- _Your assignment_
Bring together copies of the lines in the data below that contain the word "tela".

- _Material shown_
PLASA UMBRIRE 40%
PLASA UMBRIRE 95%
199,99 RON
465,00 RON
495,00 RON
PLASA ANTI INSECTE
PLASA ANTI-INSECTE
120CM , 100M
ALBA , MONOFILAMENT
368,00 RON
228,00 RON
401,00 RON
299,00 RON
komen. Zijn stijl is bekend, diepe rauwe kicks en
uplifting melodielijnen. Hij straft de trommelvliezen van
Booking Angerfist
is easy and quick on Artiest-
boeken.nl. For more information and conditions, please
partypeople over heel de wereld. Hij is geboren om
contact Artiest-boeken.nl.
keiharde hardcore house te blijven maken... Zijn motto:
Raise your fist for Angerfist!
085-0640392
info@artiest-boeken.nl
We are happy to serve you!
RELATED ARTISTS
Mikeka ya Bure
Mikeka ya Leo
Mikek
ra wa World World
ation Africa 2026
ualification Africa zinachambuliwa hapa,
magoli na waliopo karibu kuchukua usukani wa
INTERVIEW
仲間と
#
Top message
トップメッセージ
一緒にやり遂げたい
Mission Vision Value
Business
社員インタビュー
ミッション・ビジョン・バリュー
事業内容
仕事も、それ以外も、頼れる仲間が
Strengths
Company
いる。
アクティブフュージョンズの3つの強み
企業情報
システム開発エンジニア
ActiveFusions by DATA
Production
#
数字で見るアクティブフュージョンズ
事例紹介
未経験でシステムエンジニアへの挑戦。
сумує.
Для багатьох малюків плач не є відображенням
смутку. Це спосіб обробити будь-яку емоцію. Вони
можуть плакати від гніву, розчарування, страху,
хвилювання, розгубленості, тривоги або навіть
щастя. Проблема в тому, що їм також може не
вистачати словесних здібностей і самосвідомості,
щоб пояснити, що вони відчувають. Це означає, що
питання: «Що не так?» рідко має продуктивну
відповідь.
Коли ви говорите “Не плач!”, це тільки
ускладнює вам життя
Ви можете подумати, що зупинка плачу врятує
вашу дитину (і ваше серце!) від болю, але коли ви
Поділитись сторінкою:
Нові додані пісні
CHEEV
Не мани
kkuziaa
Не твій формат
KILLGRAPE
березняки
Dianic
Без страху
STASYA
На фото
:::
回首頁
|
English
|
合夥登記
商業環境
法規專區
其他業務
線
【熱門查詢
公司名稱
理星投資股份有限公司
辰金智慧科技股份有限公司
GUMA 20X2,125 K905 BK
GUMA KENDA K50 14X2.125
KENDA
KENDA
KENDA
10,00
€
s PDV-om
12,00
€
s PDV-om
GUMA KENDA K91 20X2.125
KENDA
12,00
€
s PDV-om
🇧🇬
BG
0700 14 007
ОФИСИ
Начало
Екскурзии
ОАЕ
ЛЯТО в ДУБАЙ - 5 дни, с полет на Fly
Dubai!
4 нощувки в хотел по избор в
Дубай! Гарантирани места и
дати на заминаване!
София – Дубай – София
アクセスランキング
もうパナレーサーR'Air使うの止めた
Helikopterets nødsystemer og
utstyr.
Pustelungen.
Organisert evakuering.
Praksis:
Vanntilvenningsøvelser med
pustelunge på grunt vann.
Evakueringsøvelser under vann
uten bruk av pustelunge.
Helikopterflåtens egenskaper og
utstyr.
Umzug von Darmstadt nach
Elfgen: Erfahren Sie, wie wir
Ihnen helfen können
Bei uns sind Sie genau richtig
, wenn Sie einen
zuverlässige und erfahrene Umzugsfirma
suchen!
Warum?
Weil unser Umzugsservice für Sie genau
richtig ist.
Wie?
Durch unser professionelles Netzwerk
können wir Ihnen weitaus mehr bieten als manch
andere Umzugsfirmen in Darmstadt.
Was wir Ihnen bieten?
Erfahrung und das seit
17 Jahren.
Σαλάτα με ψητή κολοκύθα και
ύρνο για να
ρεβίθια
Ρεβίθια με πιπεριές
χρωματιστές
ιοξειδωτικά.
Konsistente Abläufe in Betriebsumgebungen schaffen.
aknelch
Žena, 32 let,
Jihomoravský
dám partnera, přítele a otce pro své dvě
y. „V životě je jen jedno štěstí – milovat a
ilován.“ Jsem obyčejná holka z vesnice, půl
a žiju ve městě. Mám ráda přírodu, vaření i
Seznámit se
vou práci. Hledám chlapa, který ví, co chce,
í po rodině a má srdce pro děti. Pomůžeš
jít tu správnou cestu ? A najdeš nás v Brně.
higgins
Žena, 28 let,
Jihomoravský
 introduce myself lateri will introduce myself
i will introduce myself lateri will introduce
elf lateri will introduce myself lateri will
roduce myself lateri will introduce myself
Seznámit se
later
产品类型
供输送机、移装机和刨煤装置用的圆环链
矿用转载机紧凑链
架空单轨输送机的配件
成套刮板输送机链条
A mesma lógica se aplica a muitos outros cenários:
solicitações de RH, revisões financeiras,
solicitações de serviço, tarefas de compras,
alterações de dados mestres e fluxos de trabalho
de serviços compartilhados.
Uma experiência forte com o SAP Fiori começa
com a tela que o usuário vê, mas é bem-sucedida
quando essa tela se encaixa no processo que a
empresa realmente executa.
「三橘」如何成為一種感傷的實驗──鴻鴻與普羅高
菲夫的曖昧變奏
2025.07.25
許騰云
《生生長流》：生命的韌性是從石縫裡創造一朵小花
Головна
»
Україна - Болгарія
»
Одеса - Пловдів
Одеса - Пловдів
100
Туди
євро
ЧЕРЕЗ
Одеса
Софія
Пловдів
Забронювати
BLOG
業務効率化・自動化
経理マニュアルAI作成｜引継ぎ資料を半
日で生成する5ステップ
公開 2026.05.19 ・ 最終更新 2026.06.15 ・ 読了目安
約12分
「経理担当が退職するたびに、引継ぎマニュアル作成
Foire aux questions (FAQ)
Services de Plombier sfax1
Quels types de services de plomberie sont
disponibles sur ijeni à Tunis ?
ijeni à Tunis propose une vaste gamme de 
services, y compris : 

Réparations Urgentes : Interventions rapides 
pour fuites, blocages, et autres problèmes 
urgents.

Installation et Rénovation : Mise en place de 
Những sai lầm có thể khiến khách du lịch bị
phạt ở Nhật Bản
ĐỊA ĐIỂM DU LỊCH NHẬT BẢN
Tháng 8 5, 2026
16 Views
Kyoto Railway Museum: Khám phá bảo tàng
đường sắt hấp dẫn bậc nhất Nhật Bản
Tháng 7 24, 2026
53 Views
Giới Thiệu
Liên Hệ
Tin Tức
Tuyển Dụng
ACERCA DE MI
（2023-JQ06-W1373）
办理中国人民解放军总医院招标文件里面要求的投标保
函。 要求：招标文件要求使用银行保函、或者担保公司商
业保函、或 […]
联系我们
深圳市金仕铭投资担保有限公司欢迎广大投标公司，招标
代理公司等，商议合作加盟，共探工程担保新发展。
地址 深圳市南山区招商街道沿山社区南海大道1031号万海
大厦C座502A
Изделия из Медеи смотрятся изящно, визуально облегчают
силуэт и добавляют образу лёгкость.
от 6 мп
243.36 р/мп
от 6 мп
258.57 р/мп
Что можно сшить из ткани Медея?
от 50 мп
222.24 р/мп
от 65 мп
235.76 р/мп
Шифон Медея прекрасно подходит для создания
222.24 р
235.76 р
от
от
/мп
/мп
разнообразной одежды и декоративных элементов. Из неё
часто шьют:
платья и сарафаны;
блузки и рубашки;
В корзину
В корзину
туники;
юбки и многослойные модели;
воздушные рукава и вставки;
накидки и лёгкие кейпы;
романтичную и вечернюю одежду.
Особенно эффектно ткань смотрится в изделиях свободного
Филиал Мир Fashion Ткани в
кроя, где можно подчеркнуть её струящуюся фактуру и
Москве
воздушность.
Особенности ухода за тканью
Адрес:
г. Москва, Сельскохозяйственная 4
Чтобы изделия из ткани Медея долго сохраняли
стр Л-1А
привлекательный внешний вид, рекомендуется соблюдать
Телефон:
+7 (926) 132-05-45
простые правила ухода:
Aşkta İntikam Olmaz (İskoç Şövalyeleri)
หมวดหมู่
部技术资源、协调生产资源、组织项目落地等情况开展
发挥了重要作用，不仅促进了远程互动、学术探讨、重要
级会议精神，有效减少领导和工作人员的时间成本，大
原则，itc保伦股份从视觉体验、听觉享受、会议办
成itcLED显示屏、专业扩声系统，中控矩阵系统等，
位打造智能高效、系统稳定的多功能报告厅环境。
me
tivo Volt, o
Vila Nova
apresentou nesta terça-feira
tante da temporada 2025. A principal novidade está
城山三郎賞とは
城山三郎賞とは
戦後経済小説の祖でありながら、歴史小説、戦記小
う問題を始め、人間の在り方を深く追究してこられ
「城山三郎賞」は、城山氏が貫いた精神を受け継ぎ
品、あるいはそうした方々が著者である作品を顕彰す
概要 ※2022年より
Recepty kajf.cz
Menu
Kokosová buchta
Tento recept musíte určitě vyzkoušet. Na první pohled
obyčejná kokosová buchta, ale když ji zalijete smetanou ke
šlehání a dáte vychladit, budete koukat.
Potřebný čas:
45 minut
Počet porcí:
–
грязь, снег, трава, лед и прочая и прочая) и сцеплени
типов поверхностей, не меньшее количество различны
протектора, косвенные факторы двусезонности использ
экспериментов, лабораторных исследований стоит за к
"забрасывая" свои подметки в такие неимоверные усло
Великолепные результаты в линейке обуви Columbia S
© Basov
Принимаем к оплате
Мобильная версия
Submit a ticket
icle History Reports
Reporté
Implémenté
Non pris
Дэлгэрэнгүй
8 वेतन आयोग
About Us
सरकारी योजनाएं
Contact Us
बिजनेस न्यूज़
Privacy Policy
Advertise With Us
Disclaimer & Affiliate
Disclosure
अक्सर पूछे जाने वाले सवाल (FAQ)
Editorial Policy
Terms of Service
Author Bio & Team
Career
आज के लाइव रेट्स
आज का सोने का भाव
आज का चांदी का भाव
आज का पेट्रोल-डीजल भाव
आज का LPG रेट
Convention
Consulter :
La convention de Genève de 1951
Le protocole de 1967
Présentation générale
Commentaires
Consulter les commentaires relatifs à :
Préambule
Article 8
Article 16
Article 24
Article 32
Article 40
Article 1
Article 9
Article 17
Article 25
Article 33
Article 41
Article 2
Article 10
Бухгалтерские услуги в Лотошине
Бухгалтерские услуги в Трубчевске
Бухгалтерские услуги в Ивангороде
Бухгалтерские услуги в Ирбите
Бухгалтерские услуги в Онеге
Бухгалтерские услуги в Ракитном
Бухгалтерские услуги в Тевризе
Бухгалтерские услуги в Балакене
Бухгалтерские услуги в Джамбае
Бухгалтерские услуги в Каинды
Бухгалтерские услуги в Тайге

- _Response to this exercise_
com a tela que o usuário vê, mas é bem-sucedida
quando essa tela se encaixa no processo que a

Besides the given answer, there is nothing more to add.